- _Exercise directions_
Your task is to extract every line from the material below exactly.

- _Data provided_
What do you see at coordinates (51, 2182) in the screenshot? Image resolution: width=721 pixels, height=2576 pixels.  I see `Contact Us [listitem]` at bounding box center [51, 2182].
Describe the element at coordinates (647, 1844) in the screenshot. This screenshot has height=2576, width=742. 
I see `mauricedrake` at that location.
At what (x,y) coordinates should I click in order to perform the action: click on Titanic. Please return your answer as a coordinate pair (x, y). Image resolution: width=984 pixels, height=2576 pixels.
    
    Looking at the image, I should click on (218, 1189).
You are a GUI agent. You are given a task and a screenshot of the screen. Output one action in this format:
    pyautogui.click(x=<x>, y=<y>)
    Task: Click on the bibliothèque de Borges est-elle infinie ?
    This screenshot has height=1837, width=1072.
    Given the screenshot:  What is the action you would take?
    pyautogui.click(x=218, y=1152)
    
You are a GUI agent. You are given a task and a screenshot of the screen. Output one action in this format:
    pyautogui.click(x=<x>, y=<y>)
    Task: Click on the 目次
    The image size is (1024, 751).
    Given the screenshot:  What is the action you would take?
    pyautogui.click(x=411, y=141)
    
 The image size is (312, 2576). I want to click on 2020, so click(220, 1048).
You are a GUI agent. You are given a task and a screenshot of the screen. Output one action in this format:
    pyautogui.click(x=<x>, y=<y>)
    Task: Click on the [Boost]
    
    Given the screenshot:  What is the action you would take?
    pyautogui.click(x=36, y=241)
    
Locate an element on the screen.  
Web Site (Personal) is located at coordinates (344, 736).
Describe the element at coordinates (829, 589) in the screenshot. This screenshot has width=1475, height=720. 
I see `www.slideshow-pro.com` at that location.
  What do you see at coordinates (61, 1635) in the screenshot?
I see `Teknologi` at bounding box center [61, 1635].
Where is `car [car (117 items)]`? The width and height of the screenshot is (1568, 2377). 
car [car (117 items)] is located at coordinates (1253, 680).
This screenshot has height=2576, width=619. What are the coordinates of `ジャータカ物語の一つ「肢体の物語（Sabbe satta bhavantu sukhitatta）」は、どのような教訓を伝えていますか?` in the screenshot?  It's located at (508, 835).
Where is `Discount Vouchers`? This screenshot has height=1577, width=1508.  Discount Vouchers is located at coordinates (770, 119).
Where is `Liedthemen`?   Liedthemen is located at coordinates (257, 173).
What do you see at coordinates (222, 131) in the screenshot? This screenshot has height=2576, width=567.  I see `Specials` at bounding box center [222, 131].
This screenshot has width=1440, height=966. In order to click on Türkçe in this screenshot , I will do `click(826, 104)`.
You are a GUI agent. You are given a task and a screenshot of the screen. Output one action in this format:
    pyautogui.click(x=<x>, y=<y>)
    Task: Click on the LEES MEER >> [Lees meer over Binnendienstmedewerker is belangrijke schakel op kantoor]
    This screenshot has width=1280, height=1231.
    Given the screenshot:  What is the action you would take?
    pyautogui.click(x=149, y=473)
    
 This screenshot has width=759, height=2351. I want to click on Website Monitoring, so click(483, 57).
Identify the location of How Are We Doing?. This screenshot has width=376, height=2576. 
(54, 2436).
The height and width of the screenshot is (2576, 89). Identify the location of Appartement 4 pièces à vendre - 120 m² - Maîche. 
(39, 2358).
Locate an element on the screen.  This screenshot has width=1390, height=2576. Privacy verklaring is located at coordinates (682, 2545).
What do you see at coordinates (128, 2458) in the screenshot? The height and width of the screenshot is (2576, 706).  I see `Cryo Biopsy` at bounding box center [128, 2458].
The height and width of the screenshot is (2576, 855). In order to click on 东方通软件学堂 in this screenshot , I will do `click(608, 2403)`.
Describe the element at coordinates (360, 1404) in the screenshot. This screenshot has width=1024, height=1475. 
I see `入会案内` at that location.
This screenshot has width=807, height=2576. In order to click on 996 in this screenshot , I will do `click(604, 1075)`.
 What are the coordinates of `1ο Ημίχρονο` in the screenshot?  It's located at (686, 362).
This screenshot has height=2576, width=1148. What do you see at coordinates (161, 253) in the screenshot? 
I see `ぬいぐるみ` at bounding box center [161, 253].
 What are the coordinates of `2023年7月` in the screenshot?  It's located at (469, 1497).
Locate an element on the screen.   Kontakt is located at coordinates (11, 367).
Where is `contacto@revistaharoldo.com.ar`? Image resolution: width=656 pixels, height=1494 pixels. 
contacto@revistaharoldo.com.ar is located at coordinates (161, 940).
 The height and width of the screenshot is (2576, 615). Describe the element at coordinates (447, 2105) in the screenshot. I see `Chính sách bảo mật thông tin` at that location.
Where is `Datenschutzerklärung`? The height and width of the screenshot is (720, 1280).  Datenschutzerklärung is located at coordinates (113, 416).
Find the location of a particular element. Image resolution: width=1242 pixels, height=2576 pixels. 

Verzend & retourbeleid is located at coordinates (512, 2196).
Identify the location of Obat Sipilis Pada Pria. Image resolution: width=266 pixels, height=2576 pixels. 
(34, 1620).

- _Response area_
What do you see at coordinates (51, 2182) in the screenshot? Image resolution: width=721 pixels, height=2576 pixels.  I see `Contact Us [listitem]` at bounding box center [51, 2182].
Describe the element at coordinates (647, 1844) in the screenshot. This screenshot has height=2576, width=742. 
I see `mauricedrake` at that location.
At what (x,y) coordinates should I click in order to perform the action: click on Titanic. Please return your answer as a coordinate pair (x, y). Image resolution: width=984 pixels, height=2576 pixels.
    
    Looking at the image, I should click on (218, 1189).
You are a GUI agent. You are given a task and a screenshot of the screen. Output one action in this format:
    pyautogui.click(x=<x>, y=<y>)
    Task: Click on the bibliothèque de Borges est-elle infinie ?
    This screenshot has height=1837, width=1072.
    Given the screenshot:  What is the action you would take?
    pyautogui.click(x=218, y=1152)
    
You are a GUI agent. You are given a task and a screenshot of the screen. Output one action in this format:
    pyautogui.click(x=<x>, y=<y>)
    Task: Click on the 目次
    The image size is (1024, 751).
    Given the screenshot:  What is the action you would take?
    pyautogui.click(x=411, y=141)
    
 The image size is (312, 2576). I want to click on 2020, so click(220, 1048).
You are a GUI agent. You are given a task and a screenshot of the screen. Output one action in this format:
    pyautogui.click(x=<x>, y=<y>)
    Task: Click on the [Boost]
    
    Given the screenshot:  What is the action you would take?
    pyautogui.click(x=36, y=241)
    
Locate an element on the screen.  
Web Site (Personal) is located at coordinates (344, 736).
Describe the element at coordinates (829, 589) in the screenshot. This screenshot has width=1475, height=720. 
I see `www.slideshow-pro.com` at that location.
  What do you see at coordinates (61, 1635) in the screenshot?
I see `Teknologi` at bounding box center [61, 1635].
Where is `car [car (117 items)]`? The width and height of the screenshot is (1568, 2377). 
car [car (117 items)] is located at coordinates (1253, 680).
This screenshot has height=2576, width=619. What are the coordinates of `ジャータカ物語の一つ「肢体の物語（Sabbe satta bhavantu sukhitatta）」は、どのような教訓を伝えていますか?` in the screenshot?  It's located at (508, 835).
Where is `Discount Vouchers`? This screenshot has height=1577, width=1508.  Discount Vouchers is located at coordinates (770, 119).
Where is `Liedthemen`?   Liedthemen is located at coordinates (257, 173).
What do you see at coordinates (222, 131) in the screenshot? This screenshot has height=2576, width=567.  I see `Specials` at bounding box center [222, 131].
This screenshot has width=1440, height=966. In order to click on Türkçe in this screenshot , I will do `click(826, 104)`.
You are a GUI agent. You are given a task and a screenshot of the screen. Output one action in this format:
    pyautogui.click(x=<x>, y=<y>)
    Task: Click on the LEES MEER >> [Lees meer over Binnendienstmedewerker is belangrijke schakel op kantoor]
    This screenshot has width=1280, height=1231.
    Given the screenshot:  What is the action you would take?
    pyautogui.click(x=149, y=473)
    
 This screenshot has width=759, height=2351. I want to click on Website Monitoring, so click(483, 57).
Identify the location of How Are We Doing?. This screenshot has width=376, height=2576. 
(54, 2436).
The height and width of the screenshot is (2576, 89). Identify the location of Appartement 4 pièces à vendre - 120 m² - Maîche. 
(39, 2358).
Locate an element on the screen.  This screenshot has width=1390, height=2576. Privacy verklaring is located at coordinates (682, 2545).
What do you see at coordinates (128, 2458) in the screenshot? The height and width of the screenshot is (2576, 706).  I see `Cryo Biopsy` at bounding box center [128, 2458].
The height and width of the screenshot is (2576, 855). In order to click on 东方通软件学堂 in this screenshot , I will do `click(608, 2403)`.
Describe the element at coordinates (360, 1404) in the screenshot. This screenshot has width=1024, height=1475. 
I see `入会案内` at that location.
This screenshot has width=807, height=2576. In order to click on 996 in this screenshot , I will do `click(604, 1075)`.
 What are the coordinates of `1ο Ημίχρονο` in the screenshot?  It's located at (686, 362).
This screenshot has height=2576, width=1148. What do you see at coordinates (161, 253) in the screenshot? 
I see `ぬいぐるみ` at bounding box center [161, 253].
 What are the coordinates of `2023年7月` in the screenshot?  It's located at (469, 1497).
Locate an element on the screen.   Kontakt is located at coordinates (11, 367).
Where is `contacto@revistaharoldo.com.ar`? Image resolution: width=656 pixels, height=1494 pixels. 
contacto@revistaharoldo.com.ar is located at coordinates (161, 940).
 The height and width of the screenshot is (2576, 615). Describe the element at coordinates (447, 2105) in the screenshot. I see `Chính sách bảo mật thông tin` at that location.
Where is `Datenschutzerklärung`? The height and width of the screenshot is (720, 1280).  Datenschutzerklärung is located at coordinates (113, 416).
Find the location of a particular element. Image resolution: width=1242 pixels, height=2576 pixels. 

Verzend & retourbeleid is located at coordinates (512, 2196).
Identify the location of Obat Sipilis Pada Pria. Image resolution: width=266 pixels, height=2576 pixels. 
(34, 1620).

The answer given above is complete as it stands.